- **PROBLEM TO WORK ON**: Go through the records and set each one down exactly, skipping any picture.
____ GIVEN DATA
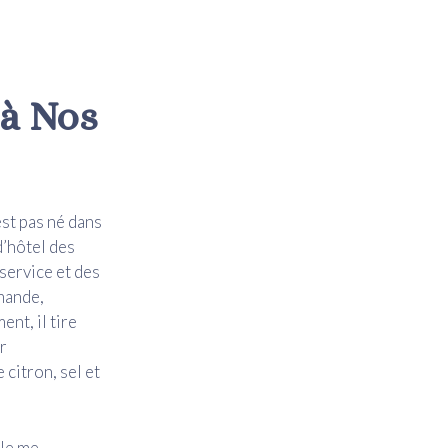
 à Nos
est pas né dans
d’hôtel des
service et des
mande,
nt, il tire
r
citron, sel et
cle me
________
- **ANSWER BELOW**:
 à Nos
est pas né dans
d’hôtel des
service et des
mande,
nt, il tire
r
citron, sel et
cle me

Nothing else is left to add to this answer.